Sur une toile de fond qui concerne aussi l’histoire de la vie soviétique sur quarante ans, les relations internationales, la mafia et la société italienne de la démocratie chrétienne, Volkoff peint son icône d’un saint méconnu et martyrisé. Une foi dans le destin secret de la Russie se maintient dans l’œuvre de Volkoff, depuis sa biographie de Vladimir Soleil Rouge, mélange de Clovis et de Charlemagne russe, prince canonisé. On renvoie le lecteur au roman pour une lecteur en parallèle de la vision chez Volkoff des rapports entre Etat et Eglise. Un vieux débat entre chrétiens. Quant au messianisme russe, plus que latent dans le livre, il devient difficile de le prendre au sérieux : à force de sauver le monde sans qu’il s’en rende compte, la Russie éternelle chrétienne (thème slavophile) de Vladimir à Vladimir Poutine oublie trop de se sauver elle-même et l’interprétation de l’histoire par le sacrifice (la vérité du christianisme est de demander pardon et non de pardonner, même si nous avons raison, dit le métropolite) relève vraiment de la foi du charbonnier.
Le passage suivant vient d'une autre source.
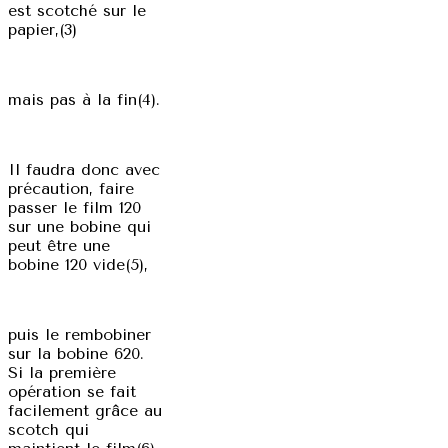
est scotché sur le
papier,(3)
mais pas à la fin(4).
Il faudra donc avec
précaution, faire
passer le film 120
sur une bobine qui
peut être une
bobine 120 vide(5),
puis le rembobiner
sur la bobine 620.
Si la première
opération se fait
facilement grâce au
scotch qui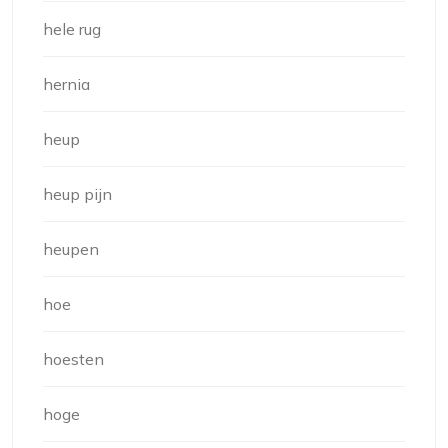
hele rug
hernia
heup
heup pijn
heupen
hoe
hoesten
hoge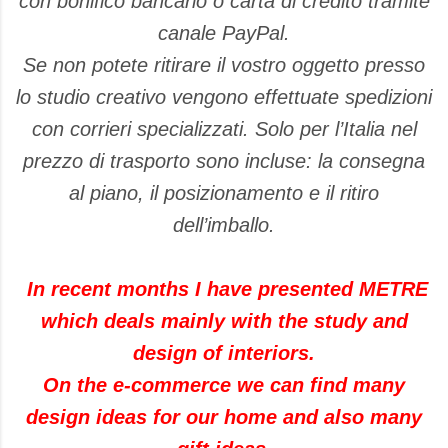
con bonifico bancario o carta di credito tramite
canale PayPal.
Se non potete ritirare il vostro oggetto presso
lo studio creativo vengono effettuate spedizioni
con corrieri specializzati. Solo per l’Italia nel
prezzo di trasporto sono incluse: la consegna
al piano, il posizionamento e il ritiro
dell’imballo.
In recent months
I have presented
METRE
which
deals mainly
with the study and
design
of
interiors
.
On
the
e-
commerce
we can
find
many
design ideas
for our home
and
also
many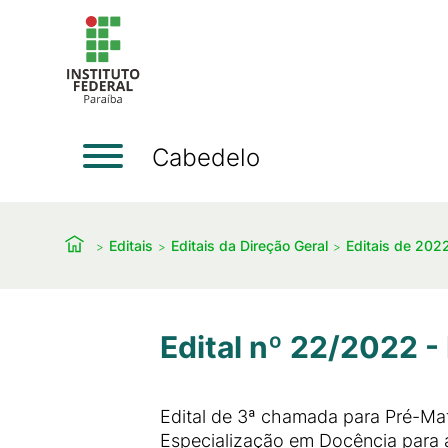
Cabedelo
Editais
Editais da Direção Geral
Editais de 202
Edital nº 22/2022 -
Edital de 3ª chamada para Pré-Mat
Especialização em Docência para a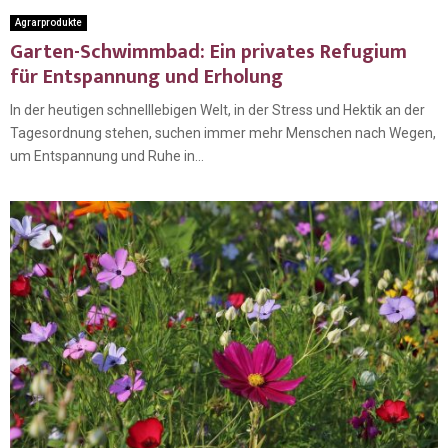
Agrarprodukte
Garten-Schwimmbad: Ein privates Refugium
für Entspannung und Erholung
In der heutigen schnelllebigen Welt, in der Stress und Hektik an der
Tagesordnung stehen, suchen immer mehr Menschen nach Wegen,
um Entspannung und Ruhe in...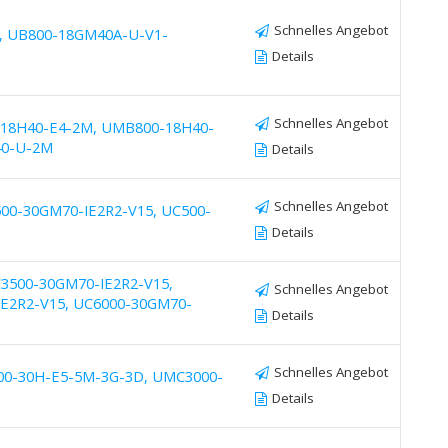
Schnelles Angebot
, UB800-18GM40A-U-V1-
Details
Schnelles Angebot
-18H40-E4-2M, UMB800-18H40-
40-U-2M
Details
Schnelles Angebot
00-30GM70-IE2R2-V15, UC500-
Details
3500-30GM70-IE2R2-V15,
Schnelles Angebot
E2R2-V15, UC6000-30GM70-
Details
Schnelles Angebot
00-30H-E5-5M-3G-3D, UMC3000-
Details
Le plaisir d’un roman d’espionnage tient bien sûr à l’intelligence de l’invention et en ce cas de l’imbrication du réel et du fictif. Volkoff est un habile inventeur et l'on ne révèlera pas ici les détails de l’intrigue. Quant à la «métaphysique», rien n’empêche le lecteur de la lire avec la distance qu’il voudra et de décider s’il veut la mettre au crédit de l’humour, même involontaire, de l’auteur.